Le journaliste et politologue Freddy Mulumba, preuves à l’appui, a montré, dans son intervention intitulée « l’existence du projet de balkanisation »que ce projet a un caractère colonialiste et internationaliste, donc fondamentalement capitaliste. Sur base des écrits occidentaux (John le Carré, Jacques Attali…), le conférencier a assis la matérialité du projet de balkanisation. La balkanisation est une réponse à la mutation du capitalisme. En effet, le capitalisme s’est nourri, dans premier temps, du sang rouge de l’homme Noir pendant les quatre siècles de la traite négrière, période où l’homme noir était l’unique marchandise par excellence ;ensuite le capitalisme s’est renforcé avec la colonisation c’est-à-dire de l’exploitation éhontée de l’homme et des ressources du sol et sous sol de pays colonisés ;aujourd’hui, la Mondialisation( l’autre nom du capitalisme colonialiste) va se nourrir de la balkanisation de la RDC c’est-à-dire de la dépossession du congolais de son sol et de son sous-sol au profit de l’Occident pauvre et prédateur. Ce projet, qui est déjà en exécution, a des chances de réussir à cause de la complicité locale et de la léthargie du peuple congolais.
Le troisième intervenant, le philosophe Emmanuel Kabongo Malu a planché sur « RDC, la chapelle des impuissances : balkanisation ou disparition ? ». Pour l’universitaire congolais, la RDC est, cinquante ans après l’indépendance un pays qui a perdu son autonomie politique, sa souveraineté économique et financière, renvoyant ainsi son peuple dans les sauvageries sociales !La présence de la Monusco comme gouvernement mondial de la RDC, partageant les mêmes prérogatives régaliennes avec gouvernement légal en ce qui concerne la sécurité des frontières, des hommes et de leurs biens ainsi que la stabilisation de la RDC montre bien que le Congo est sous la botte de la communauté internationale. La débilitation de l’Etat congolais est toujours et déjà en œuvre à travers l’agencification caractérisée par l’installation au sein des ministères des agences internationales d’exécution de l’aide, lesquelles ,sous la houlette des bras technocratiques de la mondialisation que sont la Banque mondiale, le Fond monétaire international, l’organisation mondiale du commerce et autre OHADA exécutent les désidérata de la communauté internationale au travers nos ministères au détriment des intérêts locaux et au détriment des intérêts du peuple congolais .Cette perte de l’autonomie politique est accentuée par la perte de la souveraineté économique et financière de la RDC. Cette déperdition est visible au travers plusieurs processus en œuvre : les activités industrielles et bancaires sont détenues essentiellement par des groupuscules étrangers, dont essentiellement libanais, juifs, indiens et pakistanais.

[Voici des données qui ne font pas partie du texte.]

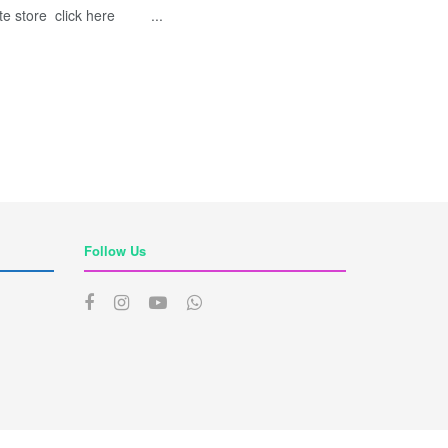
te store click here ...
Follow Us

Les activités ayant trait aux infrastructures sont confiées prioritairement aux chinois et aux occidentaux sans tenir compte des entreprises congolaises qui sont pourtant détentrices d’une véritable expertise en la matière. Tous ces entrepreneurs étrangers paient, sous pression les quelques rares entreprises et banques détenues par les Congolais. Tout comme l’Etat congolais lui-même, à travers la privatisation en pièces détachées des entreprises et services publics, a accentué le processus de décongolisation de l’économie congolaise. Autant les Congolais ont perdu la mainmise sur leur économie, autant les congolais ont perdu leur souveraineté financière et monétaire. En effet, contrairement à la constitution, deux masses monétaires circulent concomitamment en RDC :une masse monétaire en Francs congolais représentant seulement 5% de la valeur totale de la monnaie en circulation tandis que la masse monétaire en dollar représente 95 % !En conséquence, la Banque Centrale du Congo a perdu le contrôle du système bancaire et de la monnaie du fait de l’origine des capitaux et de la dollarisation de l’économie. La Banque Centrale est donc incapable de jouer son rôle de dernier préteur de l’économie congolaise donc du centre d’impulsion du développement de la RDC.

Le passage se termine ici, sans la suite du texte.